Comparando el primer año de gobierno, para ser justos, recuerde que en el primer año completo de Tata Lázaro, en 1934, el PIB creció el 6.73%; el primero año  de Adolfo Ruiz Cortines (1953), el PIB creció la ridícula cantidad del 0.32%; en el primero de Gustavo Díaz Ordaz (1965), creció el 6.15% (el PIB, no se distraiga). Insistirá usted en que eran otros tiempos, que ni chiste tenía crecer tanto porque todo era muy chiquito… bueno, está bien, entonces más para acá: el antes innombrable Carlos Salinas de Gortari, en su primer año (1989), creció el 4,11% el PIB; a Zedillo se le cayó (por la metida de pata de diciembre y las bombas de tiempo que dejó Salinas), a -6.3%, cosa gravísima, aunque promedió en su sexenio un crecimiento del 3.26%; a don Chente Fox también se le cayó el PIB en su primer año, bajó al -0.4% (¡la 4T ruge!); Felipe Calderón en 2012, consiguió, “haiga sido como haiga sido”, que el PIB creciera el 3.9% (abucheos de la porra chaira); y Peña Nieto, súper fifí y todo, logró que en su primer año también creciera el PIB (el modesto 1.4%, pero creció).

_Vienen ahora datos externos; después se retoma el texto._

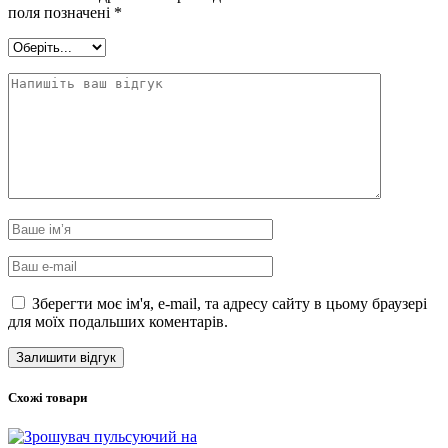
поля позначені
*
Зберегти моє ім'я, e-mail, та адресу сайту в цьому браузері
для моїх подальших коментарів.
Схожі товари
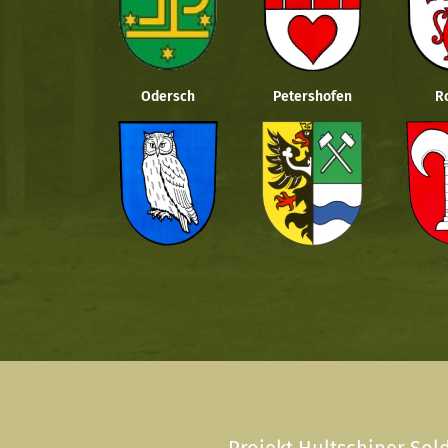
Odersch
Petershofen
R
Projekt Hultschiner Sold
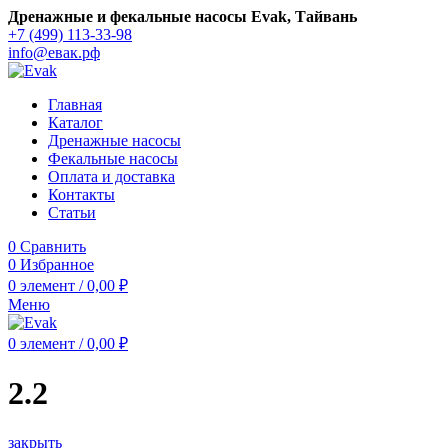
Дренажные и фекальные насосы Evak, Тайвань
+7 (499) 113-33-98
info@евак.рф
Главная
Каталог
Дренажные насосы
Фекальные насосы
Оплата и доставка
Контакты
Статьи
0
Сравнить
0
Избранное
0
элемент
/
0,00
₽
Меню
0
элемент
/
0,00
₽
2.2
закрыть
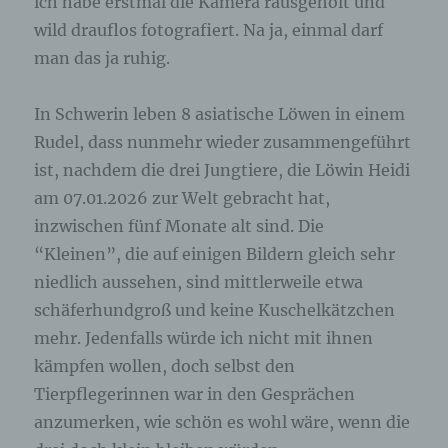
ich habe erstmal die Kamera rausgeholt und
betroffenen Person hinterlassenen Kommentaren
auch Angaben zum Zeitpunkt der
wild drauflos fotografiert. Na ja, einmal darf
Kommentareingabe sowie zu dem von der
man das ja ruhig.
betroffenen Person gewählten Nutzernamen
(Pseudonym) gespeichert und veröffentlicht.
Ferner wird die vom Internet-Service-Provider
In Schwerin leben 8 asiatische Löwen in einem
(ISP) der betroffenen Person vergebene IP-
Rudel, dass nunmehr wieder zusammengeführt
Adresse mitprotokolliert. Diese Speicherung der
IP-Adresse erfolgt aus Sicherheitsgründen und für
ist, nachdem die drei Jungtiere, die Löwin Heidi
den Fall, dass die betroffene Person durch einen
am 07.01.2026 zur Welt gebracht hat,
abgegebenen Kommentar die Rechte Dritter
inzwischen fünf Monate alt sind. Die
verletzt oder rechtswidrige Inhalte postet. Die
Speicherung dieser personenbezogenen Daten
“Kleinen”, die auf einigen Bildern gleich sehr
erfolgt daher im eigenen Interesse des für die
niedlich aussehen, sind mittlerweile etwa
Verarbeitung Verantwortlichen, damit sich dieser
im Falle einer Rechtsverletzung gegebenenfalls
schäferhundgroß und keine Kuschelkätzchen
exkulpieren könnte. Es erfolgt keine Weitergabe
mehr. Jedenfalls würde ich nicht mit ihnen
dieser erhobenen personenbezogenen Daten an
kämpfen wollen, doch selbst den
Dritte, sofern eine solche Weitergabe nicht
gesetzlich vorgeschrieben ist oder der
Tierpflegerinnen war in den Gesprächen
Rechtsverteidigung des für die Verarbeitung
anzumerken, wie schön es wohl wäre, wenn die
Verantwortlichen dient.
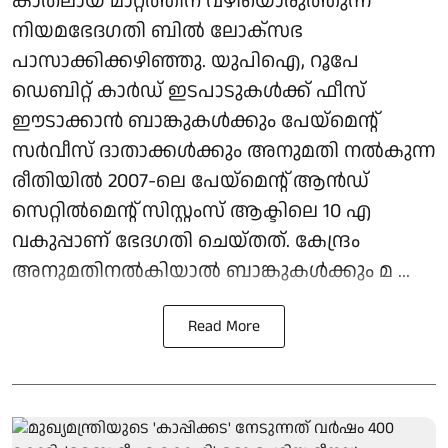
കാതലായ മാറ്റത്തിന് വഴിയൊരുത്തുന്ന
നിയമഭേദഗതി ബില്‍ ലോക്‌സഭ
പാസാക്കിക്കഴിഞ്ഞു. യുപിഐ, റൂപേ
ഡെബിറ്റ് കാര്‍ഡ് ഇടപാടുകള്‍ക്ക് ഫീസ്
ഈടാക്കാന്‍ ബാങ്കുകള്‍ക്കും പേയ്മെന്റ്
സര്‍വീസ് ദാതാക്കള്‍ക്കും അനുമതി നല്‍കുന്ന
രീതിയില്‍ 2007-ലെ പേയ്മെന്റ് ആന്‍ഡ്
സെറ്റില്‍മെന്റ് സിസ്റ്റംസ് ആക്ടിലെ 10 എ
വകുപ്പാണ് ഭേദഗതി ചെയ്തത്. കേന്ദ്രം
അനുമതിനല്‍കിയാല്‍ ബാങ്കുകള്‍ക്കും മ ...
Read More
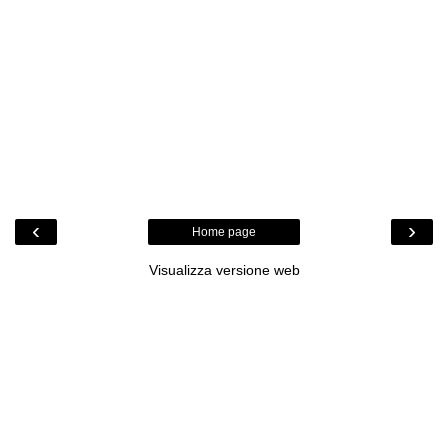
‹
›
Home page
Visualizza versione web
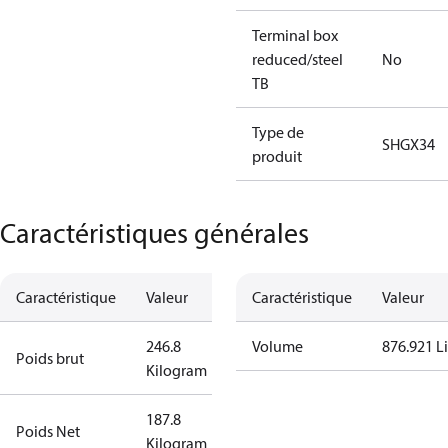
Terminal box
reduced/steel
No
TB
Type de
SHGX34
produit
Caractéristiques générales
Caractéristique
Valeur
Caractéristique
Valeur
246.8
Volume
876.921 Li
Poids brut
Kilogram
187.8
Poids Net
Kilogram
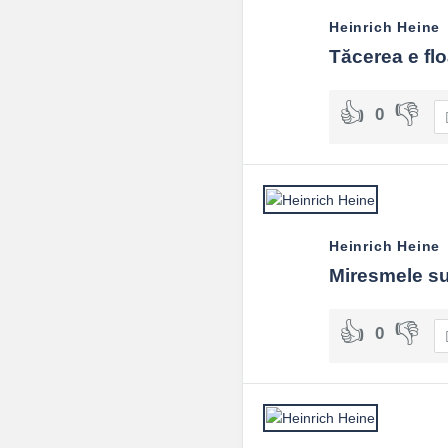
Heinrich Heine
Tăcerea e flo
0
Heinrich Heine
Miresmele sun
0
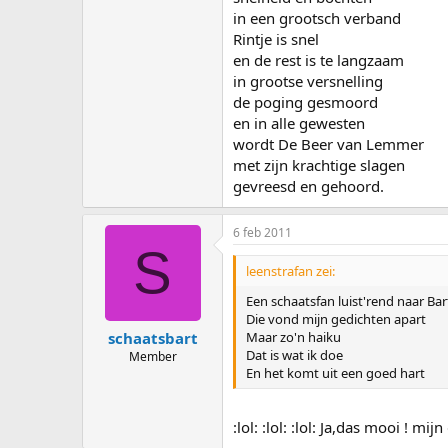
in een grootsch verband
Rintje is snel
en de rest is te langzaam
in grootse versnelling
de poging gesmoord
en in alle gewesten
wordt De Beer van Lemmer
met zijn krachtige slagen
gevreesd en gehoord.
6 feb 2011
S
leenstrafan zei:
Een schaatsfan luist'rend naar Bar
Die vond mijn gedichten apart
Maar zo'n haiku
schaatsbart
Dat is wat ik doe
Member
En het komt uit een goed hart
:lol: :lol: :lol: Ja,das mooi ! m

Entonces, quedamos, este gobierno está en la tabla de los presidentes que por lo que sea, se les cayó el PIB: Zedillo, Fox y AMLO.

Mal empieza la semana el que ahorcan en lunes. Eso fue 2019 y ya ve usted cómo están ahora las cosas, por nada responsabilidad del gobierno, vaya usted a creer; al contrario, gracias a su ágil reacción, oficialmente ha quedado domado el coronavirus, ¡Dios es tan grande!

Lo malo es que en política las cosas son lo que parecen y el que parece que va mal, va mal.